Rsync for dummies

Here are my favorite rsync command serpents:

To copy a directory (here from remote to current directory) over a slow link with restart from the position where the connection broke:
rsync -zvvvhPDKHEyrtlb --backup-dir="`date +%Y%m%d-%H%M%S`-`hostname -f`-$$" --append-verify --inplace --safe-links --bwlimit=200 HOST:/directory .
Do you think this is nuts? It is. My question is, why doesn't rsync efficiently and safely transfer files by default?
  • Do a fast restart where everything broke
  • Never kill anything at the destination
  • Does not leave artifacts on a sudden power loss
  • Why does it not support --sparse with --inplace?
To copy a directory (here from remote to current) over a fast link from or to a slow machine:
rsync -vvvhPDKHErtl --append --inplace --safe-links --timeout=10 --contimeout=10 rsync://HOST/directory .
The difference?
  • No fuzzy
  • As the machine is slow, no verify
  • As the machine is slow, no compression
  • As the machine is slow, no ssh instead a direct rsync connection
  • As the machine is slow, I observed hangs(!WTF?) because of unpredictable errors on the slow machine.
Do you still think this is nuts? It is!

FYI the slow machine was an NSLU2 serving a directory via NTFS-3G. Things like "Value too large for datatype" or similar errors showed up. I really have no idea. The problem was that rsync hung afterwards. I have no problem with terminating (or crashing) but hanging and doing nothing is the worst thing which ever can happen. It's an absolute no-go. Therefor the timeouts added to (hopefully) tear down rsync on such hangs.
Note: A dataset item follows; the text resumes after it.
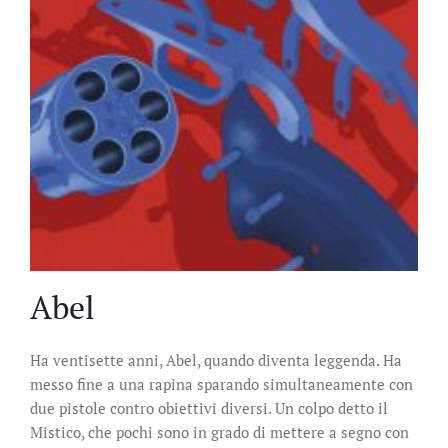
Abel
Ha ventisette anni, Abel, quando diventa leggenda. Ha
messo fine a una rapina sparando simultaneamente con
due pistole contro obiettivi diversi. Un colpo detto il
Mistico, che pochi sono in grado di mettere a segno con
The problematic part is, that rsync still needs 70% of the CPU on the slow machine, which is too high for me. That I want is a faster data transfer which can resume where everything broke.

  • TAR does not work as TAR cannot resume.
  • rsync has too high CPU overhead.
  • out of luck

Server RSYNC

See www.heinlein-support.de/web/support/wissen/rsync-backup/ (it is in German language)

Summary

Options which take some resources to compute:
-c               check if files are really identical.
-y               fuzzy, try to find common parts (this is the rsync algorithm)
-z               compression

Common options:
-vvv             very very verbose
-h               human readable output

-a               archive: -rlptgoD
HAS -r           recursive (why isn't that default?)
HAS -l           copy symlinks as symlinks (why isn't that default?)
HAS -p           preserve permissions (why isn't that default?)
HAS -t           (Important!) Preserve modification times (how to backup this?)
HAS -g           preserve group
HAS -o           preserve user

-D               --devices --specials (why isn't that the default?)
HAVE --devices   (root only) preserve device files
HAVE --specials  preserve special files (like Sockets and FIFOs)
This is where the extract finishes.